*PROVIDED INFORMATION*
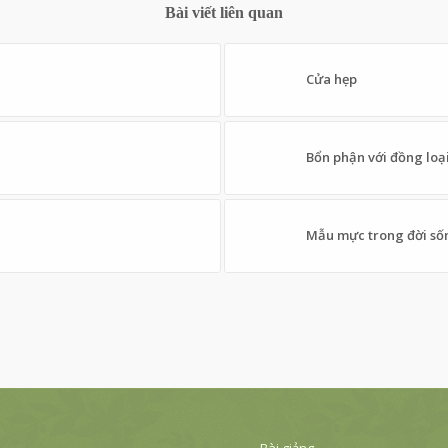
Bài viết liên quan
Cửa hẹp
Bổn phận với đồng loạ
Mẫu mực trong đời sốn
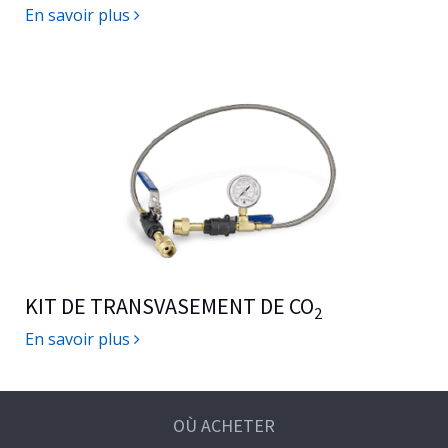
En savoir plus
KIT DE TRANSVASEMENT DE CO
2
En savoir plus
OÙ ACHETER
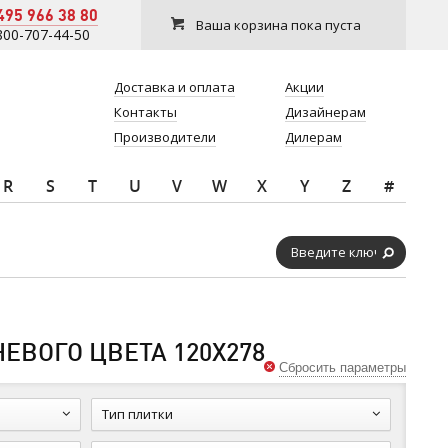
495 966 38 80
Ваша корзина пока пуста
800-707-44-50
Доставка и оплата
Акции
Контакты
Дизайнерам
Производители
Дилерам
R
S
T
U
V
W
X
Y
Z
#
ЕВОГО ЦВЕТА 120Х278
Сбросить параметры
Тип плитки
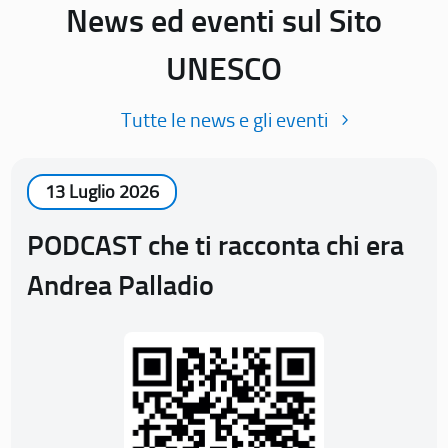
News ed eventi sul Sito
UNESCO
Tutte le news e gli eventi
13 Luglio 2026
PODCAST che ti racconta chi era
Andrea Palladio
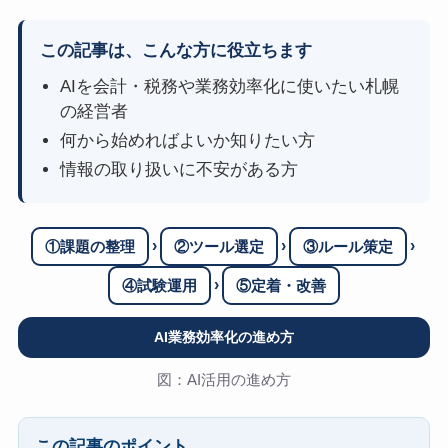
この記事は、こんな方に役立ちます
AIを会計・税務や業務効率化に使いたい札幌
の経営者
何から始めればよいか知りたい方
情報の取り扱いに不安がある方
›
›
›
①課題の整理
②ツール選定
③ルール策定
›
④試験運用
⑤定着・改善
AI業務効率化の進め方
図：AI活用の進め方
この記事のポイント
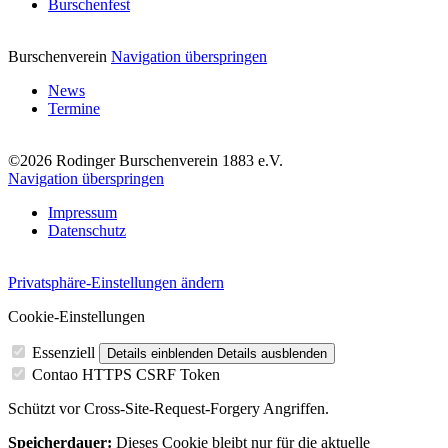
Burschenfest
Burschenverein
Navigation überspringen
News
Termine
©2026 Rodinger Burschenverein 1883 e.V.
Navigation überspringen
Impressum
Datenschutz
Privatsphäre-Einstellungen ändern
Cookie-Einstellungen
Essenziell
Details einblenden
Details ausblenden
Contao HTTPS CSRF Token
Schützt vor Cross-Site-Request-Forgery Angriffen.
Speicherdauer:
Dieses Cookie bleibt nur für die aktuelle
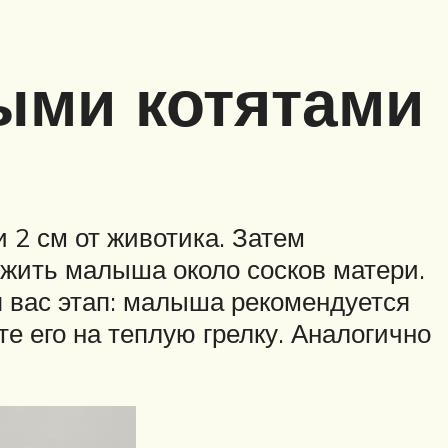
ыми котятами
и 2 см от животика. Затем
ожить малыша около сосков матери.
 вас этап: малыша рекомендуется
е его на теплую грелку. Аналогично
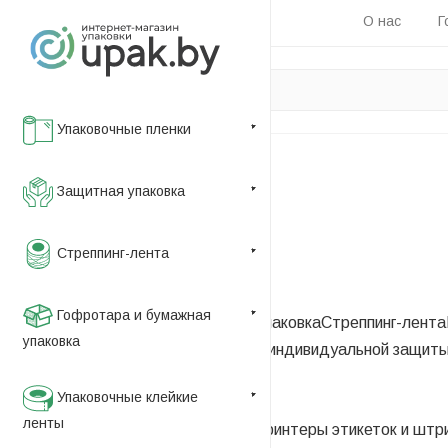
О нас
Г
Упаковочные пленки
Главная
Защитная упаковка
—
Каталог
Стреппинг-лента
—
Маркировка и этикетка
Гофротара и бумажная
Упаковочные пленки
Защитная упаковка
Стреппинг-лента
упаковка
оборудование
Пакеты
Средства индивидуальной защит
—
Упаковочные клейкие
Этикетки самоклеящиеся
ленты
Маркировочное оборудование
Принтеры этикеток и штр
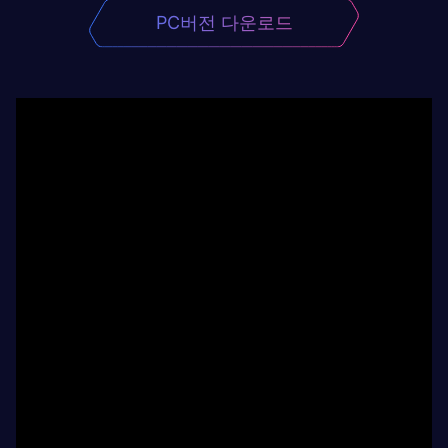
PC버전 다운로드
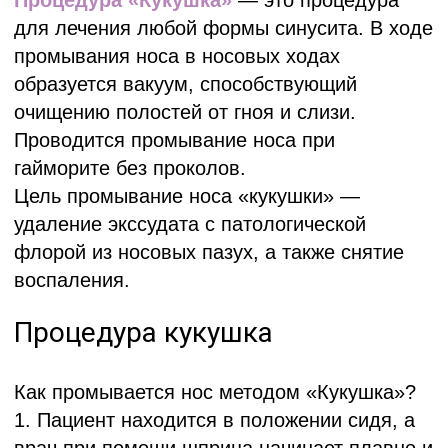
Цель промывание носа «кукушки» —
удаление экссудата с патологической
флорой из носовых пазух, а также снятие
воспаления.
Процедура кукушка
Как промывается нос методом «Кукушка»?
1. Пациент находится в положении сидя, а
врач при помощи шприца начинает плавно и
медленно вливать в одну ноздрю больного
теплые антисептические препараты.
2. Одновременно с этим из другой ноздри
при помощи вакуумного отсоса специалист
удаляет вводимый раствор вместе со
слизью и гноем. Сеанс длится не более 10
мин. На протяжении всего лечения больной
на выдохе произносит «ку-ку»: благодаря
этой особенности процедуры, давшей ей
название, слизь не попадает в горло.
3. Процедура промывания носа по проетцу
безболезненная, обезболивание не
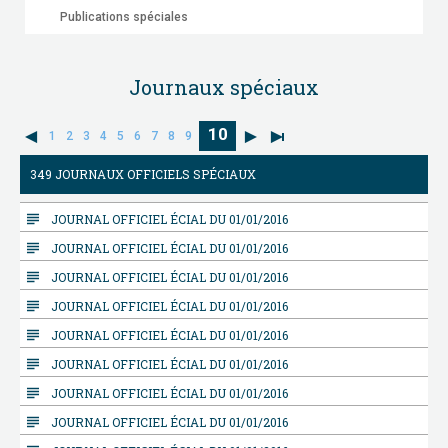
Publications spéciales
Journaux spéciaux
10
1
2
3
4
5
6
7
8
9
349 JOURNAUX OFFICIELS SPÉCIAUX
subject
JOURNAL OFFICIEL ÉCIAL DU 01/01/2016
subject
JOURNAL OFFICIEL ÉCIAL DU 01/01/2016
subject
JOURNAL OFFICIEL ÉCIAL DU 01/01/2016
subject
JOURNAL OFFICIEL ÉCIAL DU 01/01/2016
subject
JOURNAL OFFICIEL ÉCIAL DU 01/01/2016
subject
JOURNAL OFFICIEL ÉCIAL DU 01/01/2016
subject
JOURNAL OFFICIEL ÉCIAL DU 01/01/2016
subject
JOURNAL OFFICIEL ÉCIAL DU 01/01/2016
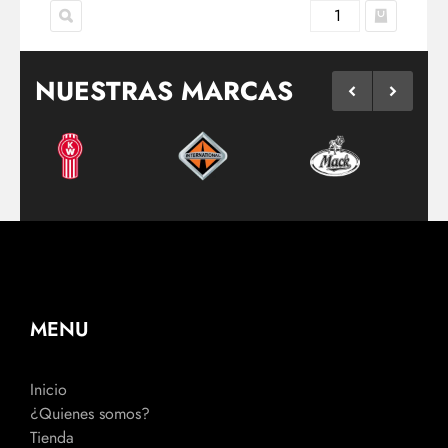
NUESTRAS MARCAS
MENU
Inicio
¿Quienes somos?
Tienda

*HOW TO COMPLETE THIS TASK*
Any picture in the listing is to be omitted. Return exactly the lines from the one containing "Burschenverein 1883 e.V." through its last line, both included, and only those.

*RESPONSE AREA*
©2026 Rodinger Burschenverein 1883 e.V.
Navigation überspringen
Impressum
Datenschutz
Privatsphäre-Einstellungen ändern
Cookie-Einstellungen
Essenziell
Details einblenden
Details ausblenden
Contao HTTPS CSRF Token
Schützt vor Cross-Site-Request-Forgery Angriffen.
Speicherdauer:
Dieses Cookie bleibt nur für die aktuelle
ыми котятами
и 2 см от животика. Затем
ожить малыша около сосков матери.
 вас этап: малыша рекомендуется
е его на теплую грелку. Аналогично
О нас
Г
Упаковочные пленки
Главная
Защитная упаковка
—
Каталог
Стреппинг-лента
—
Маркировка и этикетка
Гофротара и бумажная
Упаковочные пленки
Защитная упаковка
Стреппинг-лента
упаковка
оборудование
Пакеты
Средства индивидуальной защит
—
Упаковочные клейкие
Этикетки самоклеящиеся
ленты
Маркировочное оборудование
Принтеры этикеток и штр
PC버전 다운로드
Цель промывание носа «кукушки» —
удаление экссудата с патологической
флорой из носовых пазух, а также снятие
воспаления.
Процедура кукушка
Как промывается нос методом «Кукушка»?
1. Пациент находится в положении сидя, а
врач при помощи шприца начинает плавно и
медленно вливать в одну ноздрю больного
теплые антисептические препараты.
2. Одновременно с этим из другой ноздри
при помощи вакуумного отсоса специалист
удаляет вводимый раствор вместе со
слизью и гноем. Сеанс длится не более 10
мин. На протяжении всего лечения больной
на выдохе произносит «ку-ку»: благодаря
этой особенности процедуры, давшей ей
название, слизь не попадает в горло.
3. Процедура промывания носа по проетцу
безболезненная, обезболивание не
Publications spéciales
Journaux spéciaux
10
1
2
3
4
5
6
7
8
9
349 JOURNAUX OFFICIELS SPÉCIAUX
subject
JOURNAL OFFICIEL ÉCIAL DU 01/01/2016
subject
JOURNAL OFFICIEL ÉCIAL DU 01/01/2016
subject
JOURNAL OFFICIEL ÉCIAL DU 01/01/2016
subject
JOURNAL OFFICIEL ÉCIAL DU 01/01/2016
subject
JOURNAL OFFICIEL ÉCIAL DU 01/01/2016
subject
JOURNAL OFFICIEL ÉCIAL DU 01/01/2016
subject
JOURNAL OFFICIEL ÉCIAL DU 01/01/2016
subject
JOURNAL OFFICIEL ÉCIAL DU 01/01/2016
NUESTRAS MARCAS
MENU
Inicio
¿Quienes somos?
Tienda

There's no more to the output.